▶ **EXERCISE OBJECTIVE**: Transcribe all the lines below exactly. Omit the pictures.

▶ **RECORDS FOR THIS TASK**:
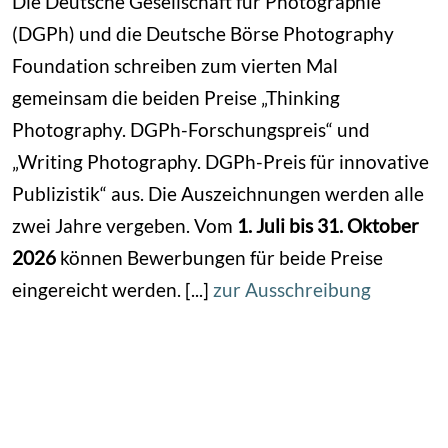
Die Deutsche Gesellschaft für Photographie
(DGPh) und die Deutsche Börse Photography
Foundation schreiben zum vierten Mal
gemeinsam die beiden Preise „Thinking
Photography. DGPh-Forschungspreis“ und
„Writing Photography. DGPh-Preis für innovative
Publizistik“ aus. Die Auszeichnungen werden alle
zwei Jahre vergeben. Vom
1. Juli bis 31. Oktober
2026
können Bewerbungen für beide Preise
eingereicht werden. [...]
zur Ausschreibung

▶ **RESPONSE AREA**:
Die Deutsche Gesellschaft für Photographie
(DGPh) und die Deutsche Börse Photography
Foundation schreiben zum vierten Mal
gemeinsam die beiden Preise „Thinking
Photography. DGPh-Forschungspreis“ und
„Writing Photography. DGPh-Preis für innovative
Publizistik“ aus. Die Auszeichnungen werden alle
zwei Jahre vergeben. Vom
1. Juli bis 31. Oktober
2026
können Bewerbungen für beide Preise
eingereicht werden. [...]
zur Ausschreibung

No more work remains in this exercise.